“Always lines, never forms. Where do they find these lines in Nature? Personally I see only forms that are lit up and forms that are not, planes that advance and planes that recede, relief and depth. My eye never sees outlines or particular features or details… My brush should not see better than I do.” — Francisco Goya
The line is not real in itself. It is an invention — a shorthand, a way of capturing what the eye cannot hold in its raw, shifting fullness.
Lines, of course. Nothing but lines — my eye never sees outlines.
Goya, court painter and chronicler of war, celebrant of Spanish festivals and witness to their brutality (Los Caprichos, The Disasters of War) knew what the line hid: reality is not a clean border but a shifting plane, advancing and receding.
Hans Sedlmayr, the Austrian art historian, once wrote that modern art “tears down the frame, erases the contour, and exposes us to the infinite.” Goya anticipates this, suggesting that to trust in lines is already to believe in a fiction.
So why do we keep drawing in lines? Why do we believe in fiction?
The line is the simplest agreement we can make with ourselves.

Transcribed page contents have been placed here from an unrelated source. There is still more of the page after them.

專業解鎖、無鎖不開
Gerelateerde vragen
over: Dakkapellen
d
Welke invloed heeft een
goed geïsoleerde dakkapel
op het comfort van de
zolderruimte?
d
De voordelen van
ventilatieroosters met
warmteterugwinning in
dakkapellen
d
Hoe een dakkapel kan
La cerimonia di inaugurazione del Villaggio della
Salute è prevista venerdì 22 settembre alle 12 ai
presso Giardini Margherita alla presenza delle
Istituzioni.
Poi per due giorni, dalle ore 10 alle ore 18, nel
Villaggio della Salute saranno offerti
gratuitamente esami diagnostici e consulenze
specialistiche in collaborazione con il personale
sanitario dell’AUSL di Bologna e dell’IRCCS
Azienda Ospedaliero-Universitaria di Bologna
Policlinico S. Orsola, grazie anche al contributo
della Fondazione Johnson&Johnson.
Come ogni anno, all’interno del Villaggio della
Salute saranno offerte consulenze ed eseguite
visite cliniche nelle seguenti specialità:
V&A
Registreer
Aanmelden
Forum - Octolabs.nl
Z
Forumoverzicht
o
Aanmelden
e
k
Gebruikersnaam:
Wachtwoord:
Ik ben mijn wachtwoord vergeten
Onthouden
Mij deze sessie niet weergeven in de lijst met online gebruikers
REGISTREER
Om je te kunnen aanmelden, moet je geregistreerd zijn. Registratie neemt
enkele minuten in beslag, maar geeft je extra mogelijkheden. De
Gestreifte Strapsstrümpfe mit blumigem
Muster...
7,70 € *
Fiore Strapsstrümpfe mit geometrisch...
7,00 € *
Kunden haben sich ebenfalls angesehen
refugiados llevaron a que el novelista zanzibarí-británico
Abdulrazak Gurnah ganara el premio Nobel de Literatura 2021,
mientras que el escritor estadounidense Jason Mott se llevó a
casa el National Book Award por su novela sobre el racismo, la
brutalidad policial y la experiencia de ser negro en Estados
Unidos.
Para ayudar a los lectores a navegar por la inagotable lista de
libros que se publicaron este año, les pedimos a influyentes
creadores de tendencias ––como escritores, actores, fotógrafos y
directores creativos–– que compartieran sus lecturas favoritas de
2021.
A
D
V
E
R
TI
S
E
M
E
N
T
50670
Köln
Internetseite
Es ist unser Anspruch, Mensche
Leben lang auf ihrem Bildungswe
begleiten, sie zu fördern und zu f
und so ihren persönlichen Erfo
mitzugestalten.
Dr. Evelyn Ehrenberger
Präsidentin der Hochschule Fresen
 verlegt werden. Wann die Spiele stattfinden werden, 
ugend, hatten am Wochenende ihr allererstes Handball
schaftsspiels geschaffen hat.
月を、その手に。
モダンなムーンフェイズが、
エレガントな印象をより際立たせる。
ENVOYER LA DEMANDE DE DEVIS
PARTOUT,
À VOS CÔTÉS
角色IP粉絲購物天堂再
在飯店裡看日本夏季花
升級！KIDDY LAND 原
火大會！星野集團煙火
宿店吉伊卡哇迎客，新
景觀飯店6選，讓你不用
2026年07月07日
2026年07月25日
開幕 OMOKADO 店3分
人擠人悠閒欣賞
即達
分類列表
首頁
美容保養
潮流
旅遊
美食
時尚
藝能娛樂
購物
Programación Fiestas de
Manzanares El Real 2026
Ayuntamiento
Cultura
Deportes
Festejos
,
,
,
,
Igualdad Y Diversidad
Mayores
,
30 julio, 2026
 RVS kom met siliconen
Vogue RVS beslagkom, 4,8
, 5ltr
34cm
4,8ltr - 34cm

It is the first language we reach for. Children draw in lines before they write words. Architects build futures from lines on a blueprint. Dürer carved whole worlds out of lines in his engravings. Picasso caught the essence of a bull or a dove with a single stroke. Kandinsky wrote about lines like they were charged wires. In Japanese sumi-e, a line can hold the weight of a mountain or the sway of bamboo. The tradition is long, and every artist who picks up a pencil or brush enters into it, whether knowingly or not. Even scientists (think of Galileo’s sketches of the moon or Leonardo’s anatomy) start by tracing outlines. A line is not nature, but it is a way of approaching it. Paul Valéry once remarked: “A line is a prodigious abstraction; it is neither matter, nor air, nor shadow, yet it governs them all.” Klee called it “a dot that went for a walk.” Kandinsky charged it with force, direction, tension. Agnes Martin stretched it until it became a form of meditation. And yet, none of these artists denied Goya’s insight: that lines are fictions, necessary ones.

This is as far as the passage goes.